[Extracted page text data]
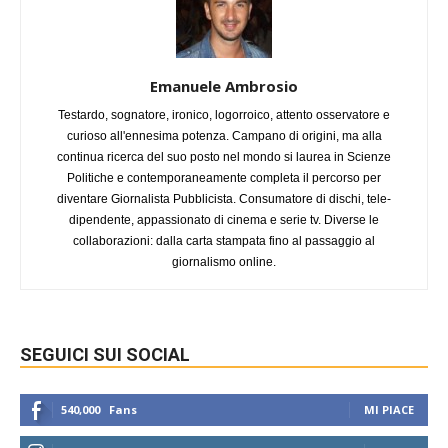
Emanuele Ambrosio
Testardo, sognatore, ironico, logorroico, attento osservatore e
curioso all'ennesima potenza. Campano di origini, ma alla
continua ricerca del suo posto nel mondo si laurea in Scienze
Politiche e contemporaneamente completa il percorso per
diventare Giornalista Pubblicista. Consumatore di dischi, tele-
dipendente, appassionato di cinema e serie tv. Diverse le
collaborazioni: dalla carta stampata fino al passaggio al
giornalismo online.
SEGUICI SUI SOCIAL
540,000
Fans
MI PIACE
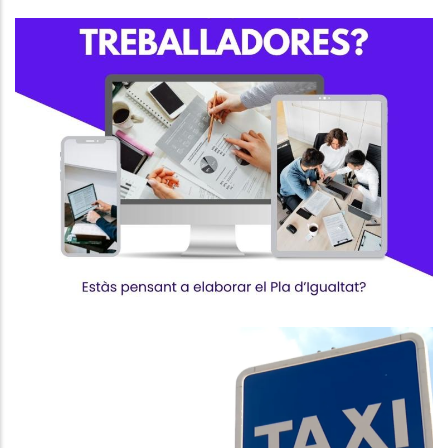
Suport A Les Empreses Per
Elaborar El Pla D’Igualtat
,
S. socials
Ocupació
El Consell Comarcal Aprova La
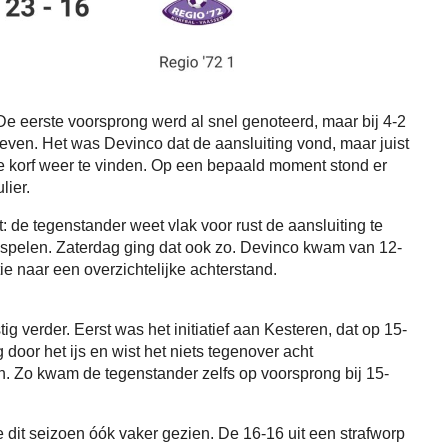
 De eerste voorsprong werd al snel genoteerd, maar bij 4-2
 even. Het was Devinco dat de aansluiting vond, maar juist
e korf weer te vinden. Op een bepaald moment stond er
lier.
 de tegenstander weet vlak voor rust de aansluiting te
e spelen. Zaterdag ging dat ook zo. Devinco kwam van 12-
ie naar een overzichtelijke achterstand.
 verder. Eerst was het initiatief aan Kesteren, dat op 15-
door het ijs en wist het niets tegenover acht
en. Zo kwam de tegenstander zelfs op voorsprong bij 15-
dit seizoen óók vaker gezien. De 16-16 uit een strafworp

> What the exercise asks
Every line from the one containing "even. Het was" to the end of the entries must be set down exactly, with none omitted and none added.

> Answer for this exercise
 even. Het was Devinco dat de aansluiting vond, maar juist
e korf weer te vinden. Op een bepaald moment stond er
lier.
 de tegenstander weet vlak voor rust de aansluiting te
e spelen. Zaterdag ging dat ook zo. Devinco kwam van 12-
ie naar een overzichtelijke achterstand.
 verder. Eerst was het initiatief aan Kesteren, dat op 15-
door het ijs en wist het niets tegenover acht
en. Zo kwam de tegenstander zelfs op voorsprong bij 15-
dit seizoen óók vaker gezien. De 16-16 uit een strafworp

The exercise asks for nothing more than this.